Tidak lama setelah itu Mandela sudah biasa terlihat berdiri di hadapan ribuan orang banyak dan dia berbicara dengan berapi-api dan penuh kepercayaan-diri. Mandela mengejar tujuan-tujuan sesuai dengan cita-cita yang ingin dicapainya, tanpa mengenal lelah. Sebagai seorang muda, Mandela menyadari bahwa pendidikan adakah kunci keberhasilan. “Walaupun tidak cemerlang pada waktu menjadi murid sekolah dasar, secara bertahap dia berhasil memperbaiki diri, bukan karena kecerdikan melainkan kekerasan kepala”, demikian tulis Mandela sendiri. Mandela adalah orang pertama dari keluarganya yang berhasil belajar di perguruan tinggi. Mandela studi hukum di universitas yang terkenal di Afrika Selatan, yaitu Universitas Witwaterstrand. Dalam otobiografinya, Long Walk to Freedom, Mandela mengungkapkan bahwa dia adalah keturunan “darah biru” di wilayah Transkei di Afrika Selatan.
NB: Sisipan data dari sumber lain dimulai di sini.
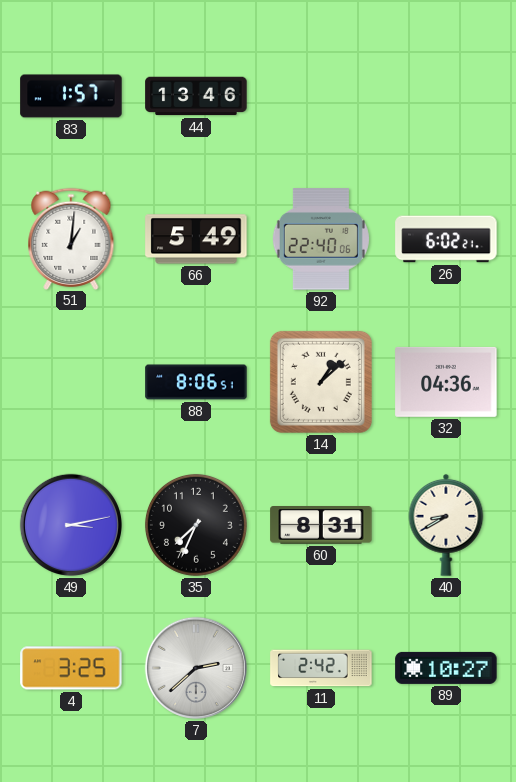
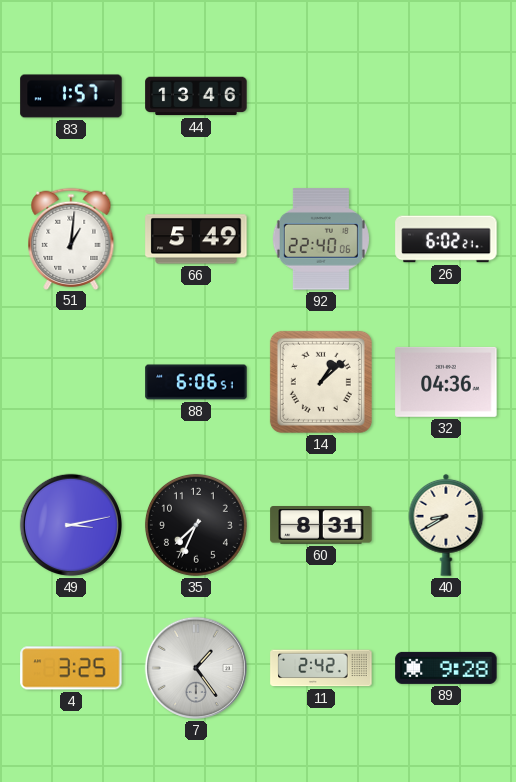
88: 8:06 -> 6:06
7: 2:38 -> 1:24
89: 10:27 -> 9:28
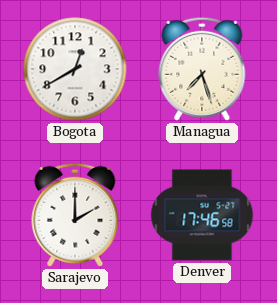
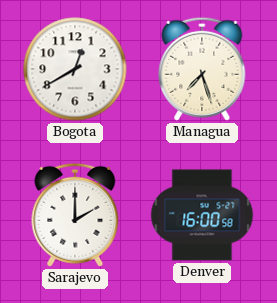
Denver: 17:46 -> 16:00
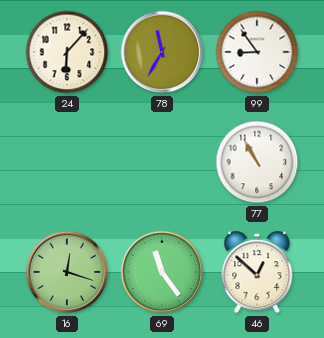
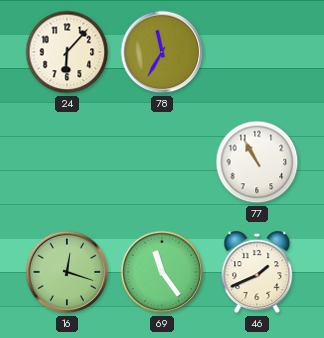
99: 8:54 -> none
46: 12:52 -> 1:41
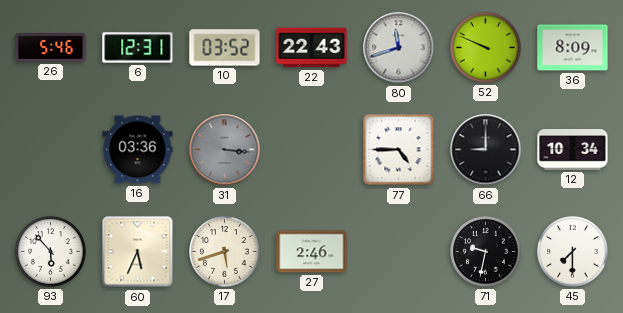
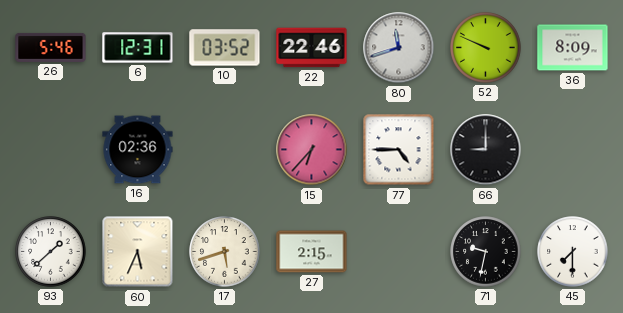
22: 22:43 -> 22:46
16: 03:36 -> 02:36
31: 3:16 -> none
15: none -> 6:37
12: 10:34 -> none
93: 5:53 -> 1:38
27: 2:46 -> 2:15
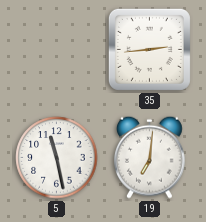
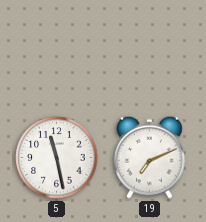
35: 2:44 -> none
19: 7:01 -> 7:11
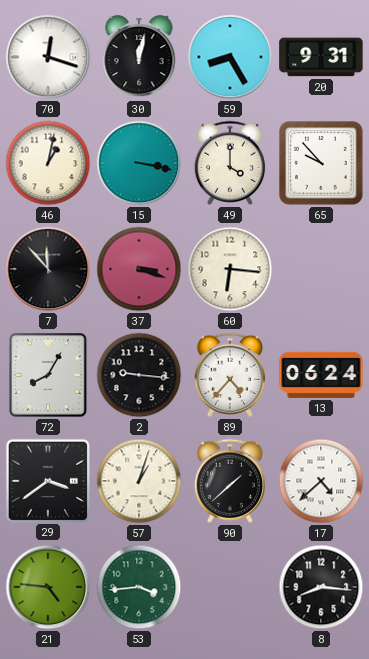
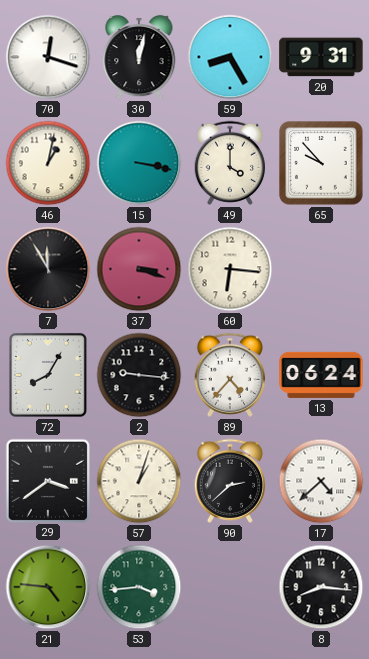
7: 11:53 -> 11:55
90: 1:38 -> 2:38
Ia memutuskan untuk melepaskan haknya guna menggantikan ayahnya sebagai kepala suku Tembu agar dapat belajar hukum seperti dicatat di atas. Setelah lulus sekolah hukum Mandela melihat di Afrika Selatan belum ada kantor pengacara orang hitam – dengan demikian dia membuka kantor pengacara orang hitam yang pertama di Johannesburg. Mandela menulis, “Untuk sampai ke kantor kami, kami harus berjalan melalui kerumunan orang banyak di lorong-lorong, di tangga-tangga dan dalam ruang tunggu kantor kami”. Melawan rasialisme secara teroganisir. Untuk melawan rasialisme yang dilegalisir oleh pihak yang berkuasa, pada tahun 1952 Mandela mempersatukan orang-orang berwarna kulit hitam (negro), orang-orang keturunan India dan orang-orang yang berdarah  campuran dalam “Campaign for the Defiance of Unjust Laws” (Kampanye untuk menentang hukum-hukum yang tidak adil). Untuk menjamin bahwa kampanye ini sampai menarik perhatian dunia, dengan cermat sekali Mandela merencanakan sebuah program dengan dua tahapan. “Pada tahapan pertama, sejumlah kecil sukarelawan yang telah terlatih baik akan melanggar hukum-hukum tertentu yang telah dipilih secara khusus di sejumlah kecil area di kota-kota”, kata Mandela. “Mereka akan masuk ke dalam area-area terlarang tanpa izin, menggunakan berbagai fasilitas, seperti WC, bagian-bagian dalam gerbong kereta, ruang-ruang tunggu dan pintu-pintu masuk kantor pos, yang khusus diperuntukkan bagi orang-orang berkulit putih. Dengan sengaja mereka akan berdiam dalam kota (yang khusus diperuntukkan untuk orang-orang kulit putih) setelah jam malam”. Mandela memang mengetahui bahwa orang-orang Afrika Selatan yang berkulit putih dapat mencoba untuk mengabaikan orang-orang yang melakukan protes ini.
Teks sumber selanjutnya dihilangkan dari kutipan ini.